• [RECORDS SHOWN]:

§

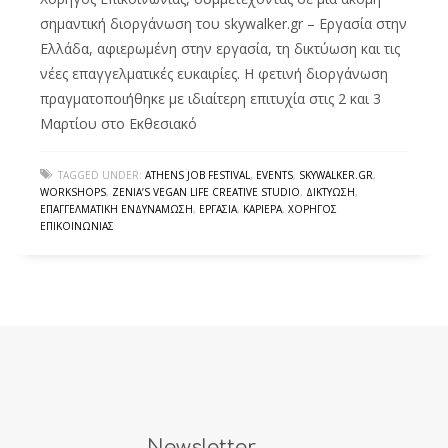
σημαντική διοργάνωση του skywalker.gr – Εργασία στην
Ελλάδα, αφιερωμένη στην εργασία, τη δικτύωση και τις
νέες επαγγελματικές ευκαιρίες. Η φετινή διοργάνωση
πραγματοποιήθηκε με ιδιαίτερη επιτυχία στις 2 και 3
Μαρτίου στο Εκθεσιακό
TAGGED UNDER:
ATHENS JOB FESTIVAL
,
EVENTS
,
SKYWALKER.GR
,
WORKSHOPS
,
ZENIA’S VEGAN LIFE CREATIVE STUDIO
,
ΔΙΚΤΎΩΣΗ
,
ΕΠΑΓΓΕΛΜΑΤΙΚΉ ΕΝΔΥΝΆΜΩΣΗ
,
ΕΡΓΑΣΊΑ
,
ΚΑΡΙΈΡΑ
,
ΧΟΡΗΓΌΣ
ΕΠΙΚΟΙΝΩΝΊΑΣ
Newsletter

§

• [ACTIVITY]: Transcribe the line that contains "ATHENS JOB FESTIVAL" exactly, then each line after it through the end of the material. Nothing else belongs in the output.

• [EXERCISE RESPONSE]:
ATHENS JOB FESTIVAL
,
EVENTS
,
SKYWALKER.GR
,
WORKSHOPS
,
ZENIA’S VEGAN LIFE CREATIVE STUDIO
,
ΔΙΚΤΎΩΣΗ
,
ΕΠΑΓΓΕΛΜΑΤΙΚΉ ΕΝΔΥΝΆΜΩΣΗ
,
ΕΡΓΑΣΊΑ
,
ΚΑΡΙΈΡΑ
,
ΧΟΡΗΓΌΣ
ΕΠΙΚΟΙΝΩΝΊΑΣ
Newsletter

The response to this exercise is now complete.